С появлением детенышей медведица спала очень чутко. Она прислушивалась к их писку, а особенно ко всякому шуму, доносившемуся снаружи.
В середине зимы медведицу стали беспокоить дальние громкие тревожные звуки.
Они с каждым днем приближались к участку, где стояла лиственница.
Далекий тяжелый гул донесся до звероловов.
— Слышите? — сказал Игнат. — Это лес валят.
Глухие удары падающих деревьев с каждым часом становились все сильнее. К концу дня звероловы подошли к лесосеке, и вдали, между стволами, показались человеческие фигуры.
— Осторожней, — говорит Игнат. — А то как накроет нас кедром, это почище, чем Васина рысь, будет!
Вдалеке, косолапо проваливаясь в снег, идут два лесоруба. К ним заторопился Игнат.
— Э-ге-гей! — кричит.
Двое остановились, руками замахали: «Давай, мол, иди, не бойся».
А сами присели на свежий пенек — устроили перекур. Охотники подошли поближе. Один из лесорубов улыбаться начал, все шире, шире, будто знакомых встретил.
И вдруг говорит:
— Здорово, Игнат!
Вася оглянулся на отца, а тот стоит какой-то растерянный. Видно, не узнал он лесоруба.
— Госпиталь под Курском помнишь?
— Пашка?! — изумляется Игнат. — Пашка, здорóво! Ты как же меня узнал? Вот так встреча!
— А я в газете твою фотографию видел. Прочитал, что знатный ты тигролов. Все написать письмо собирался. Сейчас смотрю, люди из тайги идут. Как глянул — сразу тебя узнал. А ты не изменился!
— Ну да, — говорит Игнат, — седина уж в висках, сын, смотри, взрослый… Знакомьтесь: вот братаны мои, вот сын Вася.
Стоят все, разговаривают наперебой, а Вася смотрит на лесоруба во все глаза: «Неужели это тот самый Паша Соловьев, с которым отец вместе на фронте был?..»
— Давай-ка еще одно дерево свалим, да и шабашить пора, — говорит дядя Паша помощнику.
Лесорубы подходят к большой лиственнице и утаптывают вокруг нее снег.
Потом дядя Паша — он вальщик — смотрит вверх, определяя наклон вершины, смотрит по сторонам, прикидывая, куда лучше уложить дерево.
В руках у него металлическая рама с бензиновым моторчиком. Затарахтел, затрещал мотор, закрутилась натянутая на кронштейне цепь. Цепь вроде той, что на Васином велосипеде, только из нее наружу торчат острые, крепкие зубья. Это ленточная пила. Стремительно, беспощадно вгрызается она в плотную древесину.

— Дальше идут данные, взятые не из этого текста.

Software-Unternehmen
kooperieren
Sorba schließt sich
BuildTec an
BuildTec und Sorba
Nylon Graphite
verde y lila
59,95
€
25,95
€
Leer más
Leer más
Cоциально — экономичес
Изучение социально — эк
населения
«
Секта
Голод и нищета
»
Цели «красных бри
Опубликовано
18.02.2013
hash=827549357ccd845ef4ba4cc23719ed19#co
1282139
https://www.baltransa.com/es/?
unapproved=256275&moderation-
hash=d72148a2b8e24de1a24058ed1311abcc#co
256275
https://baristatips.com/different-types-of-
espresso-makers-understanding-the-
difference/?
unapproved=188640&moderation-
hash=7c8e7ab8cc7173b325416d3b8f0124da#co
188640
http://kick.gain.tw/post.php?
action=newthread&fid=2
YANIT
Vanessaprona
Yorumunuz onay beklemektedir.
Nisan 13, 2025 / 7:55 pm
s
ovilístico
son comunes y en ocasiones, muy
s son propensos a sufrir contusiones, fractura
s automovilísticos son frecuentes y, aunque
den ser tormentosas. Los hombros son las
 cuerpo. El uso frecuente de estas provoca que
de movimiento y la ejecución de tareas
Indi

Дядя Паша делает два глубоких надреза, выпиливает клин в стволе лиственницы. Помощник обухом топора выбивает этот клин.
Вальщик заходит с другой стороны, и снова зубчатая лента уходит в ствол дерева.

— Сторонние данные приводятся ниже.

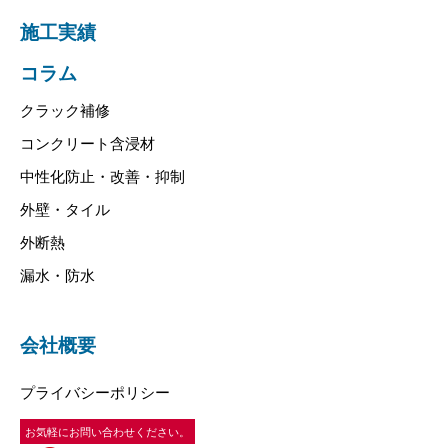
施工実績
コラム
クラック補修
コンクリート含浸材
中性化防止・改善・抑制
外壁・タイル
外断熱
漏水・防水
会社概要
プライバシーポリシー
お気軽にお問い合わせください。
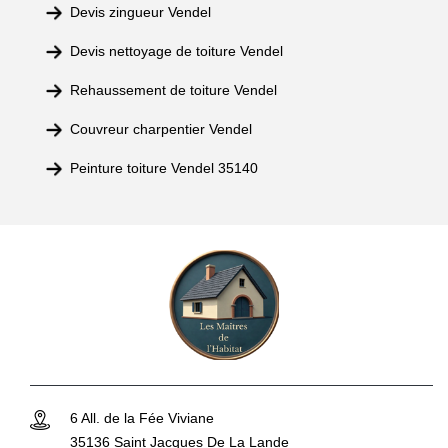
Devis zingueur Vendel
Devis nettoyage de toiture Vendel
Rehaussement de toiture Vendel
Couvreur charpentier Vendel
Peinture toiture Vendel 35140
6 All. de la Fée Viviane
35136 Saint Jacques De La Lande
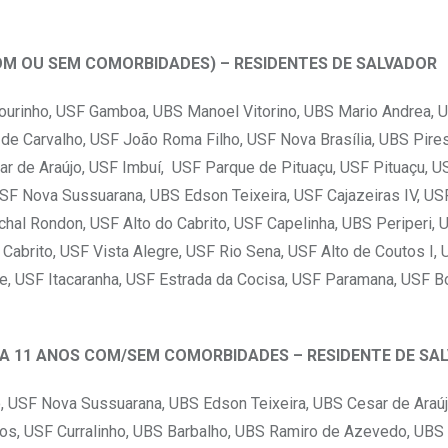
S COM OU SEM COMORBIDADES) – RESIDENTES DE SALVADOR
ourinho, USF Gamboa, UBS Manoel Vitorino, UBS Mario Andrea,
o de Carvalho, USF João Roma Filho, USF Nova Brasília, UBS Pire
r de Araújo, USF Imbuí, USF Parque de Pituaçu, USF Pituaçu, U
 USF Nova Sussuarana, UBS Edson Teixeira, USF Cajazeiras IV, U
hal Rondon, USF Alto do Cabrito, USF Capelinha, UBS Periperi, 
 Cabrito, USF Vista Alegre, USF Rio Sena, USF Alto de Coutos I,
ue, USF Itacaranha, USF Estrada da Cocisa, USF Paramana, USF 
5 A 11 ANOS COM/SEM COMORBIDADES – RESIDENTE DE SA
o, USF Nova Sussuarana, UBS Edson Teixeira, UBS Cesar de Araú
ros, USF Curralinho, UBS Barbalho, UBS Ramiro de Azevedo, UBS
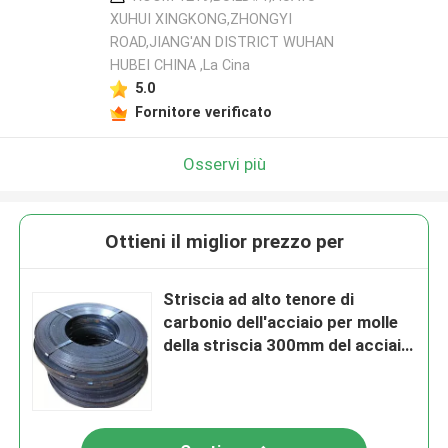
XUHUI XINGKONG,ZHONGYI
ROAD,JIANG'AN DISTRICT WUHAN
HUBEI CHINA ,La Cina
5.0
Fornitore verificato
Osservi più
Ottieni il miglior prezzo per
Striscia ad alto tenore di
carbonio dell'acciaio per molle
della striscia 300mm del acciaio
al carbonio di Q235B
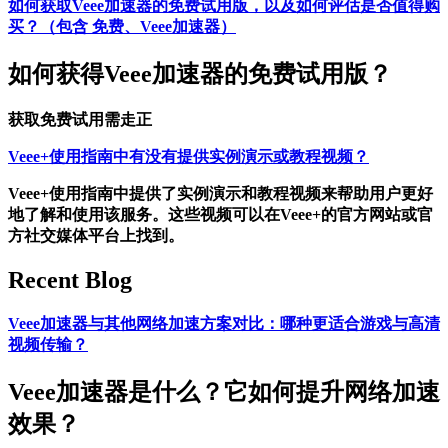
如何获取Veee加速器的免费试用版，以及如何评估是否值得购
买？（包含 免费、Veee加速器）
如何获得Veee加速器的免费试用版？
获取免费试用需走正
Veee+使用指南中有没有提供实例演示或教程视频？
Veee+使用指南中提供了实例演示和教程视频来帮助用户更好
地了解和使用该服务。这些视频可以在Veee+的官方网站或官
方社交媒体平台上找到。
Recent Blog
Veee加速器与其他网络加速方案对比：哪种更适合游戏与高清
视频传输？
Veee加速器是什么？它如何提升网络加速
效果？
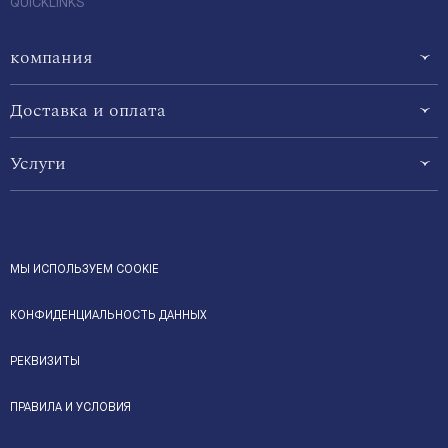
QUICKLINKS
компания
Доставка и оплата
Услуги
МЫ ИСПОЛЬЗУЕМ COOKIE
КОНФИДЕНЦИАЛЬНОСТЬ ДАННЫХ
РЕКВИЗИТЫ
ПРАВИЛА И УСЛОВИЯ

— Сейчас упадет, — через плечо говорит дядя Паша. — А ну-ка, Василий, три шага назад, а то вдруг отскочит комель.
Лиственница начинает клониться. Вальщик с помощником неторопливо отходят в сторону, проваливаясь в глубокий снег, поглядывая на падающее дерево.
С негодующим треском летит вниз лесной великан, глухой плотный удар раскатывается по тайге. Снежный шлейф дрожит в воздухе, оседая.

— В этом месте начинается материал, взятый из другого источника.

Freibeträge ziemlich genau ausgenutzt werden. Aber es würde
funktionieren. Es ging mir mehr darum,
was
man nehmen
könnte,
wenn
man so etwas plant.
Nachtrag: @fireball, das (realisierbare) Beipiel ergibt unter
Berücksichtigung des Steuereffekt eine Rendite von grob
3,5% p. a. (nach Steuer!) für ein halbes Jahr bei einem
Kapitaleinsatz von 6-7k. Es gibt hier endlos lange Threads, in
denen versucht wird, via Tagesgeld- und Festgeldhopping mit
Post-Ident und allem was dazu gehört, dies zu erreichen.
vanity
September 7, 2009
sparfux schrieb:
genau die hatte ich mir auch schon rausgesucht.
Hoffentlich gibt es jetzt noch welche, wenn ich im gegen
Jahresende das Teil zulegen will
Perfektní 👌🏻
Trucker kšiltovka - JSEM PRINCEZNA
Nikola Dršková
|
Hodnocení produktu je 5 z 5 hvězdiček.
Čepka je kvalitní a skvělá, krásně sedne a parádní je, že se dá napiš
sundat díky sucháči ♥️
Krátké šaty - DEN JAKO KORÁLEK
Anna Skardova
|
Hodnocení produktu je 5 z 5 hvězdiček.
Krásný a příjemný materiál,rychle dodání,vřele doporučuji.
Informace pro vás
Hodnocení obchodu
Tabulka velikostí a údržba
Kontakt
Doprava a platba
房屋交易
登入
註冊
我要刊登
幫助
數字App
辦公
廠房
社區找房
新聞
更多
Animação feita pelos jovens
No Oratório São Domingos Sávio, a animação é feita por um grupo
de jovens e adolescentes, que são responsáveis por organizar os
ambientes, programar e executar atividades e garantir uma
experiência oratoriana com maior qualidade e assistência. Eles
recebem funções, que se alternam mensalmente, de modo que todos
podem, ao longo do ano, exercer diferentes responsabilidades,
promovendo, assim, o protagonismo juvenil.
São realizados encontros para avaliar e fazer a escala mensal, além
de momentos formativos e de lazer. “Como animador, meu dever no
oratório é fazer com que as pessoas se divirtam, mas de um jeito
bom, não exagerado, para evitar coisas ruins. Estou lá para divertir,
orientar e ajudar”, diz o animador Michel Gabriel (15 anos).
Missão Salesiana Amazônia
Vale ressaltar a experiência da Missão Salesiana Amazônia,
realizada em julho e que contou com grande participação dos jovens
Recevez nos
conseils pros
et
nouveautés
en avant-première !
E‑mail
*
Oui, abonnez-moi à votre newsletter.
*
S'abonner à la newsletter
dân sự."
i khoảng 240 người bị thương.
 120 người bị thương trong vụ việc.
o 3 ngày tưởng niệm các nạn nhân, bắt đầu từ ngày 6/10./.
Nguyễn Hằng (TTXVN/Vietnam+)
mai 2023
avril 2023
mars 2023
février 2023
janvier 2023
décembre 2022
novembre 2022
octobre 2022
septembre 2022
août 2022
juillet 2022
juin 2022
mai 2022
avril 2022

Вася подходит к огромному пню, остро и свежо пахнущему душистой смолой.
Желтый срез с красно-бурой сердцевиной оторочен толстым слоем коры.
На срезе плотно рисуются годовые кольца.
— Лет сто, сто пятьдесят, — говорит Вася.
— Да нет, побольше. Может, и все триста, — отзывается дядя Паша. — Это уж старая лиственница. Видишь дупло? Надо было ее лет на сто раньше спилить!
— А вот дерево, — указывает отец. — Что это?
— Тисс.
— А сколько ему лет?
— Спилить надо, тогда скажу, — отвечает Вася. — Я кольца годовые сосчитаю.
— Собьешься, — улыбается дядя Паша. — Знаешь, сколько тиссы могут прожить? Три-четыре тысячи лет. Древесина у них такая плотная, что не углядишь ничего на ней. И годовые кольца ложные бывают. Лучше уж не считай, не трать времени!
— Пошли в поселок? — предлагает Игнат.
— Сейчас все вместе поедем, — говорит дядя Паша. — У нас смена кончилась.
Трактор, лязгая гусеницами, подползает к поваленному стволу.
Молодой парнишка, чокеровщик, накидывает петлю стального троса — чокера — одним концом на дерево, другим на крюк трактора.
Надсадно рыча, трактор вытягивает стволы из лесной чащи. Один, другой, третий…
Все растет и растет связка громадных стволов — хлыст, как говорят лесорубы.
Медленно, нехотя ползет хлыст за могучей машиной. Трактор выходит на широкую просеку, охотники и лесорубы — за ним.
Стволами деревьев и стальными гусеницами накатана, утрамбована широкая дорога.
Вася привязал к поясу тонкий ремешок, идущий к лыжным носам. Сам идет, а лыжины за ним скользят. Приятно по тайге идти пешком. Надоело — все на лыжах да на лыжах.
Дальневосточные леса обычно называют тайгой, хотя по-настоящему тайга — это лес, в котором только хвойные деревья. А если среди них растут лиственные породы: амурские бархаты, ильмы, маньчжурские орехи, тиссы, — это, говоря языком специалистов, уже не тайга. Такие леса называют широколиственными и кедрово-широколиственными.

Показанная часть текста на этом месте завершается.